Lisa Baker, who heads the Traverse City office of AccessPoint, a PEO based in Farmington Hills, said a PEO can help a company focus on its core business while offering its employees better benefits than the company could afford on its own.
“We like to say we’re a good noise eliminator for employers who want to take care of their employees, but don’t want all the paperwork,” she said. “A lot of bells and whistles come along with us, such as flexible spending accounts and disability insurance programs.”
In July, AccessPoint contracted with Blue Cross and Blue Shield of Michigan as its exclusive health insurance provider for client employers in the state, a move that AccessPoint President Greg Packer said allows his company to “deliver streamlined access for small- and medium-sized employers, equivalent to what significantly larger employers typically can provide.”
Small businesses that use PEOs grow as much as nine percent faster than traditional employers, have less employee turnover and are 50 percent less likely to go out of business, according to the National Association of Professional Employer Organizations.
PEOs typically charge client businesses $500 to $1,500 per employee, according to QuickBooks, a small-business accounting software company.
But PEOs have a checkered past that took them years to overcome. In the early 2000s, employers that were paying high unemployment insurance rates as a result of numerous layoffs shifted their employees to PEOs simply to acquire the PEOs’ lower tax rates.

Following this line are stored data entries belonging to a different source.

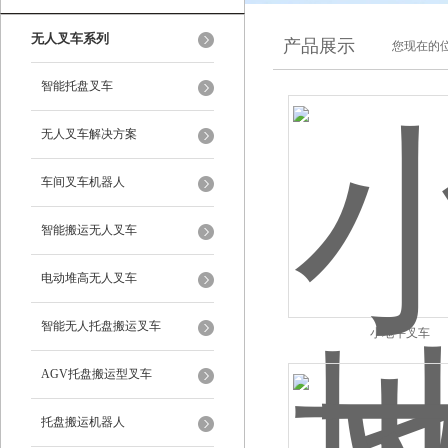
无人叉车系列
产品展示
您现在的位
智能托盘叉车
无人叉车解决方案
车间叉车机器人
智能搬运无人叉车
电动堆高无人叉车
智能无人托盘搬运叉车
小地牛叉车
AGV托盘搬运型叉车
托盘搬运机器人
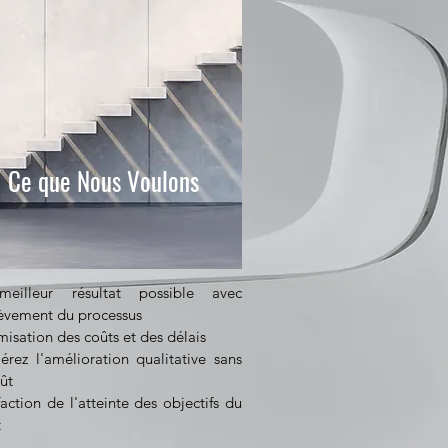
Ce que Nous Voulons
eilleur résultat possible avec
hèvement du processus
isation des coûts et des délais
érez l'amélioration qualitative sans
ût
faction de l'atteinte des objectifs du
t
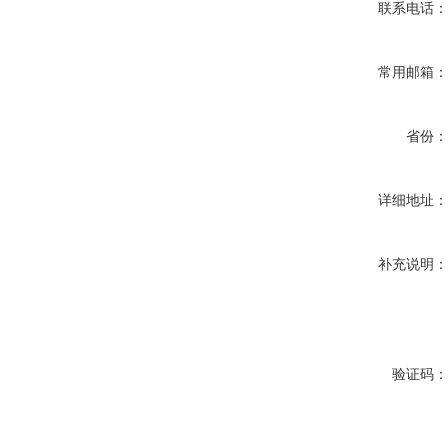
联系电话
常用邮箱
省份
详细地址
补充说明
验证码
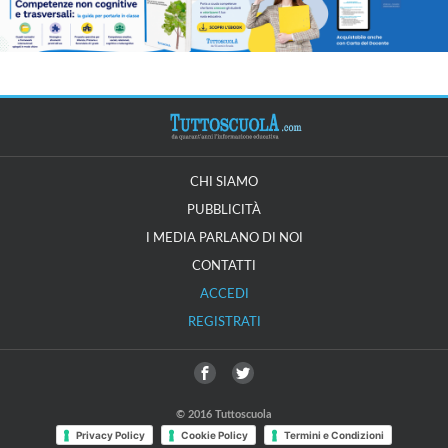
CHI SIAMO
PUBBLICITÀ
I MEDIA PARLANO DI NOI
CONTATTI
ACCEDI
REGISTRATI
© 2016 Tuttoscuola
Privacy Policy
Cookie Policy
Termini e Condizioni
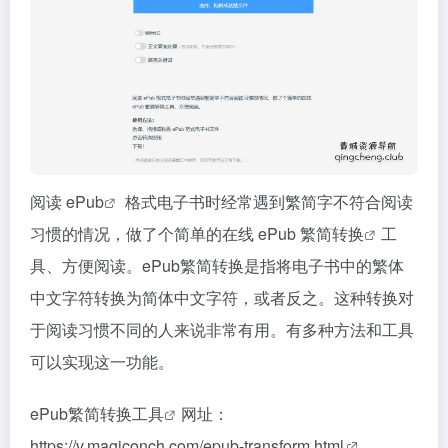
阅读
ePub
格式电子书时经常遇到繁简字不符合阅读
习惯的情况，做了个简单的在线 ePub
繁简转换
工
具、方便阅读。ePub繁简转换是指将电子书中的繁体
中文字符转换为简体中文字符，或者反之。这种转换对
于阅读习惯不同的人来说非常有用。有多种方法和工具
可以实现这一功能。
ePub繁简
转换工具
网址：
https://v.magiconch.com/epub-transform.html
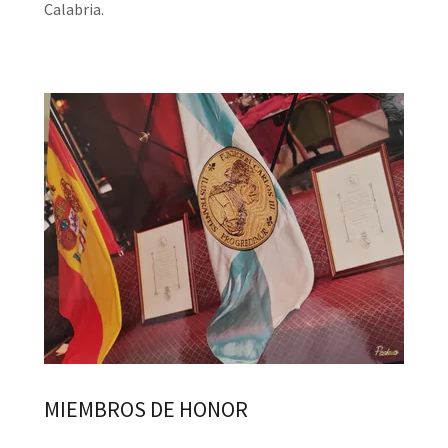
Calabria.
MIEMBROS DE HONOR
.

The practice was known as SUTA dumping, named for the State Unemployment Tax Act, a federal law that required states to close the tax-avoidance loophole. Michigan passed its law in 2005, which resulted in many PEOs going out of business, Baker said.
“Changes in the legislation have refined the integrity of the professional employer organization,” she said.
Morgeson said he’s recently seen some companies bring human resource functions back in-house to gain more control over developing and administrating their workforces.
“Some are finding the (outsourced) services aren’t as good as promised,” he said. “They’re realizing how important the people aspect is to their success and that this is maybe something they should do for themselves again.”
But Traverse City area outsourcing companies say their businesses are booming, in part because of the increasing complexity of human resource functions, including complying with recent laws like the Affordable Care Act.
Employers also are bracing for a major change in the Fair Labor Standards Act that will make 4.2 million more workers eligible for overtime pay. The change takes effect Dec. 1.
“We keep abreast of all the laws. Every day there are updates on human resource regulations,” said Mary Bickley, an account executive at PMP Personnel Services.
Greene and her colleagues embed themselves at clients’ worksites, dealing with issues such as salary administration, executive coaching, communication policies and employee harassment investigations.
“Most of the time they don’t know we’re not employees of the company,” she said. “It’s not a secret, but it’s seamless.”
Osborne of Boride Engineered Abrasives said Greene typically spends about 70 hours a month at his company and sometimes sits in on corporate planning sessions.
“Resource planning isn’t just about capital equipment; it’s about people, as well,” he said. “Kate helps us become better prepared when we get to the point of adding people. It’s a great relationship.”